Thomas Doyle built every miniature house in his exhibit at LeBasse Projects from scratch out of balsa and bass wood. His attention to detail is insane, since he not only builds his tiny houses perfectly, but also destroys them in an organically beautiful way as well. 

In this exhibit, he even brought a new element into his work. The use of magnification. You see it in the  three colorful pieces of drywall that look like they have bullet holes in them. However, when you look closely into each hole, you see a perfectly lit figurine. 

Thomas also restructured one of his pieces from an exhibit at the Museum of Arts and Design in New York for the gallery. On the surface it looks like a snowy scene with a frozen lake. But, when you get close you realize that underneath the ice is a city with street lights and houses. In the museum the piece was actually spread across two floors, so he built a modified enclosure for it at the gallery, since the building is only one story tall. 

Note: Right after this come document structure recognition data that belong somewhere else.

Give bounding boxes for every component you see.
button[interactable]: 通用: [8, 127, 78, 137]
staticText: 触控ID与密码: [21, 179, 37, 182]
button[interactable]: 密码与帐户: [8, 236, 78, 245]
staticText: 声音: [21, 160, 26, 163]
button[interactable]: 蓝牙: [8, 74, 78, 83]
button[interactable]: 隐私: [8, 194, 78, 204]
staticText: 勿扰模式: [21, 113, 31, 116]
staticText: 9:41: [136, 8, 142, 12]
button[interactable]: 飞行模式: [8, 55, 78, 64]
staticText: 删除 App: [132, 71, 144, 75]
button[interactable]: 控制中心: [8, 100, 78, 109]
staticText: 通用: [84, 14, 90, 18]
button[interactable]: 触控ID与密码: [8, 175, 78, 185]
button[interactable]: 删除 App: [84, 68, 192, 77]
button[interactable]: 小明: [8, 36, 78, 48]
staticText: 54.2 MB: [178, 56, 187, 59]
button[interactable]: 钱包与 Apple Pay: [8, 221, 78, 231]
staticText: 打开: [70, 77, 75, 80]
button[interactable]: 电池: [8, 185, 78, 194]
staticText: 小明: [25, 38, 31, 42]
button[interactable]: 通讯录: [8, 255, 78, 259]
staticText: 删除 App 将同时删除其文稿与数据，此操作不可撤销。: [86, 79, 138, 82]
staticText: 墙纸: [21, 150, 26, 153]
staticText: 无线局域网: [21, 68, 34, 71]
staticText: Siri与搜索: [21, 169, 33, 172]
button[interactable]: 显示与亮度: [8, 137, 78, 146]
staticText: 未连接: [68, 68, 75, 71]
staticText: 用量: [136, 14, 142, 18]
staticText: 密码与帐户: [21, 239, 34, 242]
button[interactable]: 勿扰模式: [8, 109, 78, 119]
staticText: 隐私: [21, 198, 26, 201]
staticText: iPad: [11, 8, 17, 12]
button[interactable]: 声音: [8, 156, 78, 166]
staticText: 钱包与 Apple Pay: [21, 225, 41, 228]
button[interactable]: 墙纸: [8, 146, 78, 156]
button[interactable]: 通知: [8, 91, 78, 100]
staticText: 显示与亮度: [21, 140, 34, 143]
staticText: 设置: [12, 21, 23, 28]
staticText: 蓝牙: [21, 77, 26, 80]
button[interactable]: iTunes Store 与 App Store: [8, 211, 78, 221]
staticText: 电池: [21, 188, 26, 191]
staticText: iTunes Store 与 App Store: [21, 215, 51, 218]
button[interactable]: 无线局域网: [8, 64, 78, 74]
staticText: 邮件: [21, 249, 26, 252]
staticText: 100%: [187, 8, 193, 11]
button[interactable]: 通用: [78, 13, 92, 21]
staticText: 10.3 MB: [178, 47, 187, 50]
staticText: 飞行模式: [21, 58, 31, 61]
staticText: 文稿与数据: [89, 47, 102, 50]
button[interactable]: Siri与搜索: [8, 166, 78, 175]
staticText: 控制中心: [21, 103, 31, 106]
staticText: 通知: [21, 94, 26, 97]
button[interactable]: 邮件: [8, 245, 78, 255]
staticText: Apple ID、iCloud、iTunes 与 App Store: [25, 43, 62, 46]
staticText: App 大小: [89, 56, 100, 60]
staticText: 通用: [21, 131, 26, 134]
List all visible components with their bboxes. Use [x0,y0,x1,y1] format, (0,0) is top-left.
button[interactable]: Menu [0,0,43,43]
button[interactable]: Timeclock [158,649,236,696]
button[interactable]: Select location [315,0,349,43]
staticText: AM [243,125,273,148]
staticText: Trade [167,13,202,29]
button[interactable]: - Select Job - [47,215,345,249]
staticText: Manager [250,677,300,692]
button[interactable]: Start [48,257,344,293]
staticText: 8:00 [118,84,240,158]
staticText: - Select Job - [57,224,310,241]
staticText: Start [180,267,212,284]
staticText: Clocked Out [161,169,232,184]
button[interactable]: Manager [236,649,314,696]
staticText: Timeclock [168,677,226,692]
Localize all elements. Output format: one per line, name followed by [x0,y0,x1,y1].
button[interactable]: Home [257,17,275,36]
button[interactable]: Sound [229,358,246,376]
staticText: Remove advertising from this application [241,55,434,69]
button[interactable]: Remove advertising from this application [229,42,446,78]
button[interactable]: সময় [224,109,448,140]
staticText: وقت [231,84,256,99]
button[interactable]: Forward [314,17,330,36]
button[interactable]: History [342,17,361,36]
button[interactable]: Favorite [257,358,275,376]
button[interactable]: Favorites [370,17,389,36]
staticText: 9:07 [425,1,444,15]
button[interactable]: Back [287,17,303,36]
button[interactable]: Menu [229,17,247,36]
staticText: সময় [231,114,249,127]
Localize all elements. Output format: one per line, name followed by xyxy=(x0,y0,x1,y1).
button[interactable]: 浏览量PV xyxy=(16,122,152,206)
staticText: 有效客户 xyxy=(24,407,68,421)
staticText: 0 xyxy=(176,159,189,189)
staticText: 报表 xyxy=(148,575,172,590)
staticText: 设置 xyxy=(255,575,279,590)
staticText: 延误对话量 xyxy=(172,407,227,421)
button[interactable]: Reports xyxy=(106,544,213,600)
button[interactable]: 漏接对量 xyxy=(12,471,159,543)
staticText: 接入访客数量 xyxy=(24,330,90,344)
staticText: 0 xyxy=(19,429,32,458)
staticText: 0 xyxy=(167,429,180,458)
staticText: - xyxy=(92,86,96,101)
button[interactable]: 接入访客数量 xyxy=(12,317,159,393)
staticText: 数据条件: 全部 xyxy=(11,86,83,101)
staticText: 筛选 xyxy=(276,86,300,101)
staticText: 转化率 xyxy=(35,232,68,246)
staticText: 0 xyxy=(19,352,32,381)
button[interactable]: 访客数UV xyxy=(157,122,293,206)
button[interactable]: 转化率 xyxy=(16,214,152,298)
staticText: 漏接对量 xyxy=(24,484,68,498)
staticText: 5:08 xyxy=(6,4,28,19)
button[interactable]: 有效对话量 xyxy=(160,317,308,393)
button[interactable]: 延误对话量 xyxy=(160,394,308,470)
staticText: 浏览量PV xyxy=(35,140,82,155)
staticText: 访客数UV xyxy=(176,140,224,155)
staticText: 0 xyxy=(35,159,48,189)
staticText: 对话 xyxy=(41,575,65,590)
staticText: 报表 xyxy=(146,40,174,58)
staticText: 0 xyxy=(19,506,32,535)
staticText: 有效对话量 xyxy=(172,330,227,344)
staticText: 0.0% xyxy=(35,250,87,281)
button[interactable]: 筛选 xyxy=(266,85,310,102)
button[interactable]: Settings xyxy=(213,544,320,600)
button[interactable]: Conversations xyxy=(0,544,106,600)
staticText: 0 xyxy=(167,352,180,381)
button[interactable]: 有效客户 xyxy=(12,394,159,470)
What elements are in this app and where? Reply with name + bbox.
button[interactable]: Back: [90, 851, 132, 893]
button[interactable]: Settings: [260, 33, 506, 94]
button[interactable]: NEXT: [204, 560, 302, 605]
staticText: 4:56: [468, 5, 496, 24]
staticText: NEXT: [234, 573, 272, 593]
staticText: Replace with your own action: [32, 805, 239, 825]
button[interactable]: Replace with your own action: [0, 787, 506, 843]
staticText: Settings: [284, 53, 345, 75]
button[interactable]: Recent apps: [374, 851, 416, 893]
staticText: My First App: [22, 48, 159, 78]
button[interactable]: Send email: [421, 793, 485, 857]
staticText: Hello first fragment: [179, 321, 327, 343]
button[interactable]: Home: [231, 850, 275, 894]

Thomas Doyle’s exhibit made me miss the Carole & Barry Kaye Museum of Miniatures, which closed down in 2001. 

For Travelers:

LeBasse Projects has two locations, so when you look up their shows be sure you’re heading to the right one. Also, sometimes their Culver City location will have its opening on the same night as a bunch of other openings at galleries nearby, so be sure to drive down Las Cienega Blvd afterwards to see if people are gathered around. If they are, it’s a sure sign that there’s another opening reception happening.